会社分割は、特定の事業を独立させて継承する手法です。これにより、売り手企業は事業の整理と組織の効率化を図ることができます。例えば、主要事業に集中したい場合や、複数事業の運営が難しい場合に効果的です。また、既存の従業員の雇用を維持することも可能です。

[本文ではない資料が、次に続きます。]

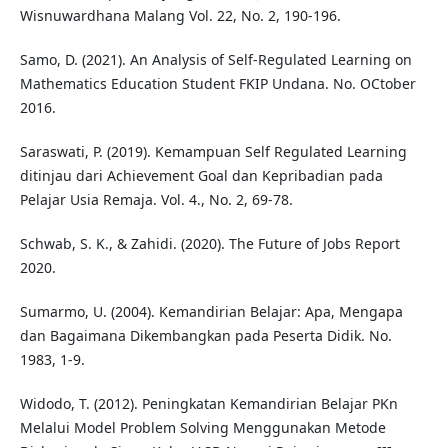
Wisnuwardhana Malang Vol. 22, No. 2, 190-196.
Samo, D. (2021). An Analysis of Self-Regulated Learning on
Mathematics Education Student FKIP Undana. No. OCtober
2016.
Saraswati, P. (2019). Kemampuan Self Regulated Learning
ditinjau dari Achievement Goal dan Kepribadian pada
Pelajar Usia Remaja. Vol. 4., No. 2, 69-78.
Schwab, S. K., & Zahidi. (2020). The Future of Jobs Report
2020.
Sumarmo, U. (2004). Kemandirian Belajar: Apa, Mengapa
dan Bagaimana Dikembangkan pada Peserta Didik. No.
1983, 1-9.
Widodo, T. (2012). Peningkatan Kemandirian Belajar PKn
Melalui Model Problem Solving Menggunakan Metode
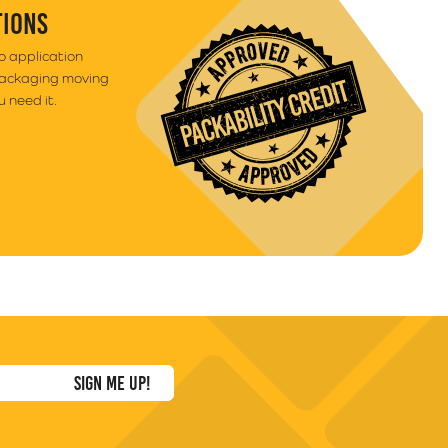
TIONS
to application
packaging moving
 need it.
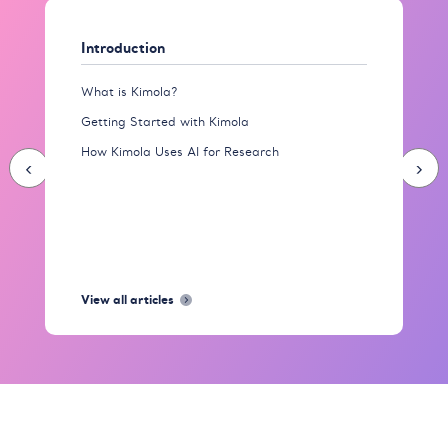
Introduction
What is Kimola?
Getting Started with Kimola
How Kimola Uses AI for Research
‹
›
View all articles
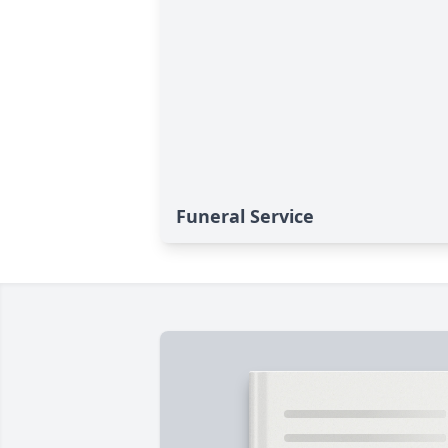
Funeral Service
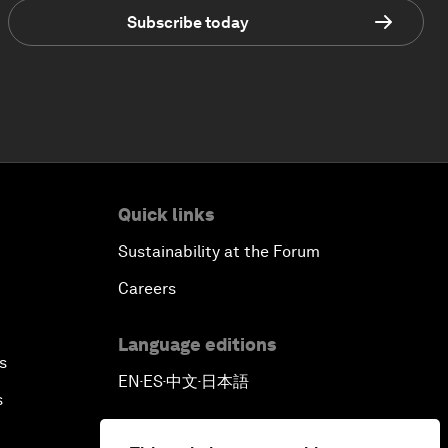
Subscribe today
Quick links
Sustainability at the Forum
Careers
Language editions
s
EN
ES
中文
日本語
▪
▪
▪
s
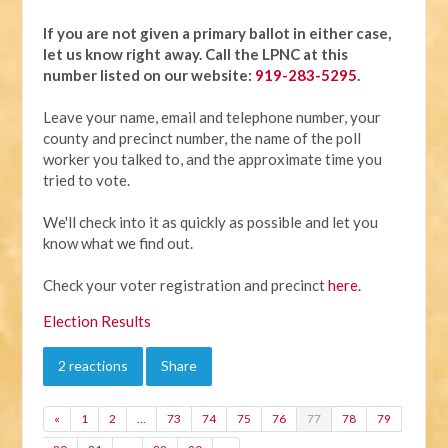
If you are not given a primary ballot in either case,
let us know right away.
Call the LPNC at this
number listed on our website:
919-283-5295
.
Leave your name, email and telephone number, your
county and precinct number, the name of the poll
worker you talked to, and the approximate time you
tried to vote.
We'll check into it as quickly as possible and let you
know what we find out.
Check your voter registration and precinct
here
.
Election Results
2 reactions
Share
«
1
2
…
73
74
75
76
77
78
79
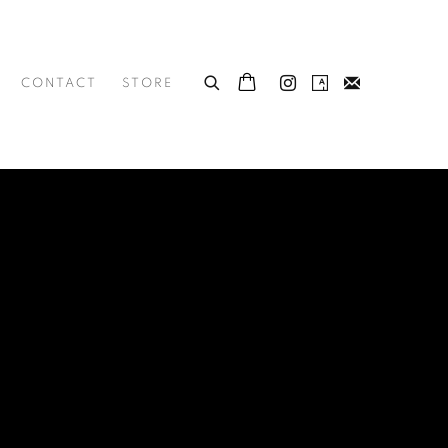
CONTACT
STORE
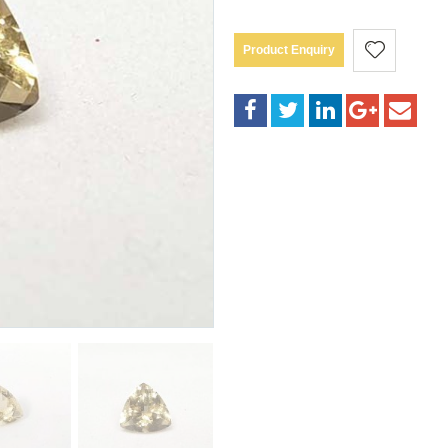
Product Enquiry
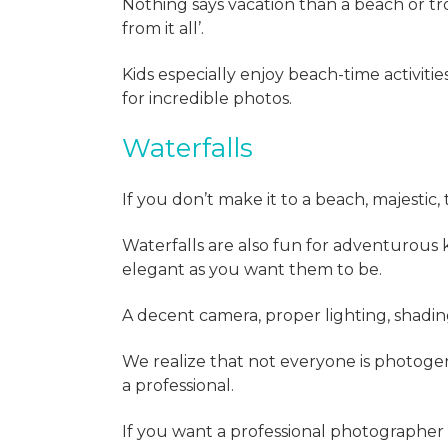
Nothing says vacation than a beach or tr
from it all’.
Kids especially enjoy beach-time activi
for incredible photos.
Waterfalls
If you don’t make it to a beach, majestic, 
Waterfalls are also fun for adventurous 
elegant as you want them to be.
A decent camera, proper lighting, shadin
We realize that not everyone is photogeni
a professional.
If you want a professional photographer 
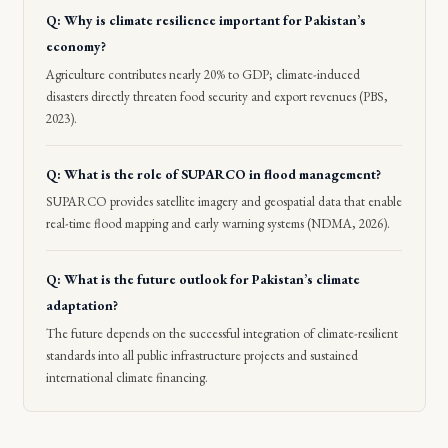
Q: Why is climate resilience important for Pakistan’s
economy?
Agriculture contributes nearly 20% to GDP; climate-induced
disasters directly threaten food security and export revenues (PBS,
2023).
Q: What is the role of SUPARCO in flood management?
SUPARCO provides satellite imagery and geospatial data that enable
real-time flood mapping and early warning systems (NDMA, 2026).
Q: What is the future outlook for Pakistan’s climate
adaptation?
The future depends on the successful integration of climate-resilient
standards into all public infrastructure projects and sustained
international climate financing.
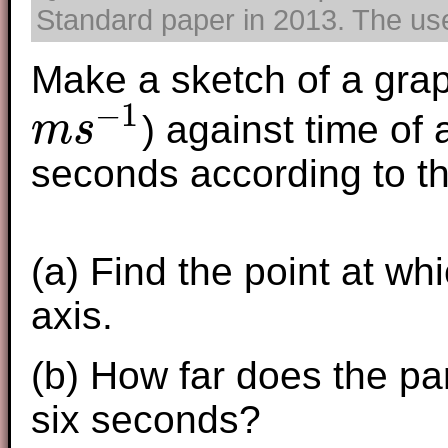
Standard paper in 2013. The use 
Make a sketch of a grap
−
1
) against time of a
m
s
m
s
−
1
seconds according to th
(a) Find the point at w
axis.
(b) How far does the part
six seconds?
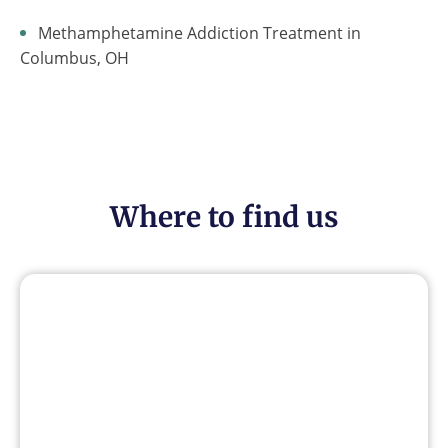
Methamphetamine Addiction Treatment in
Columbus, OH
Where to find us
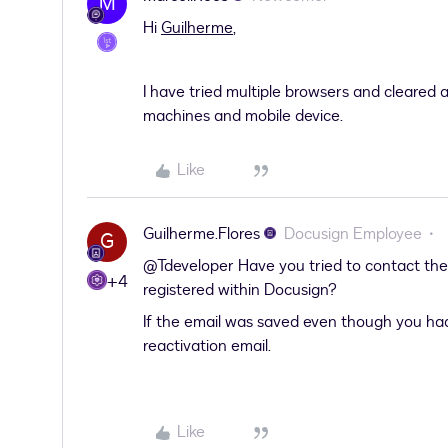
M
Hi
Guilherme
,
I have tried multiple browsers and cleared a
machines and mobile device.
Like
Guilherme.Flores
Docusign Employee
G
@Tdeveloper
Have you tried to contact the
+4
registered within Docusign?
If the email was saved even though you had
reactivation email.
Like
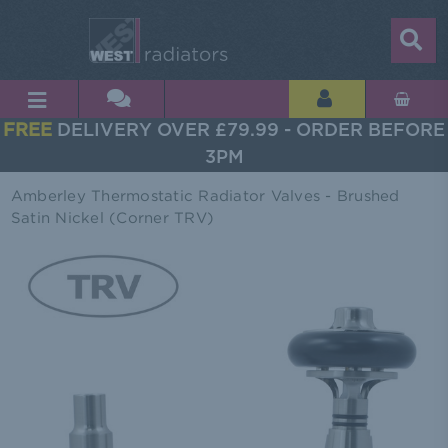
FREE
DELIVERY OVER £79.99 - ORDER BEFORE
3PM
Amberley Thermostatic Radiator Valves - Brushed
Satin Nickel (Corner TRV)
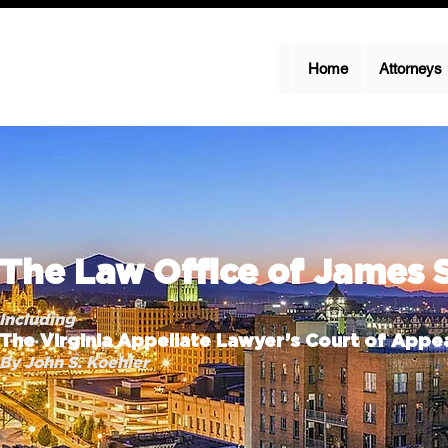
Home
Attorneys
The Law Office of James 
Including
The Virginia Appellate Lawyer’s Court of Appea
By John S. Koehler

買い手企業にとっては、既存のノウハウや人材を引き継ぎ、新規事業を迅速かつ効率的に始めることができます。取引先などもそのまま引き継ぐことができるため、新事業の立ち上げが容易になる利点があります。

会社分割と事業譲渡の相違点

会社分割と事業譲渡は、どちらもM&Aの手法ですが、いくつかの重要な違いがあります。事業譲渡では、取引先や業務委託先との契約を新しい所有者に移転する必要があります。一方、会社分割の場合、これらの契約は通常、買い手企業に自動的に引き継がれます。ただし、契約内容によっては事前の通知や承諾が必要な場合もあります。

財務面では、会社分割では通常自社株式の交付が行われるのに対し、事業譲渡では現金での支払いが一般的です。税務上の扱いも異なり、会社分割が適切な組織再編と認められる場合には法人税上の優遇措置が可能ですが、事業譲渡では売り手に法人税、買い手に消費税が課されます。これらの特徴を理解し、状況に応じて適切な手法を選択することが重要です。

新設分割と吸収分割の違いまとめ

新設分割と吸収分割は、ともに企業組織再編のM&A手法として活用されています。新設分割と吸収分割の特徴と手続きの違いを認識したうえで、目的に沿ったM&Aを実施することが肝要でしょう。

税務面の苦労がないことが新設分割と吸収分割の特性ですが、逆に法務は煩雑です。特に登記手続きには、手抜かりがないようにしたいものです。万が一のために、M&Aの専門家にバックアップしてもらうとよいでしょう。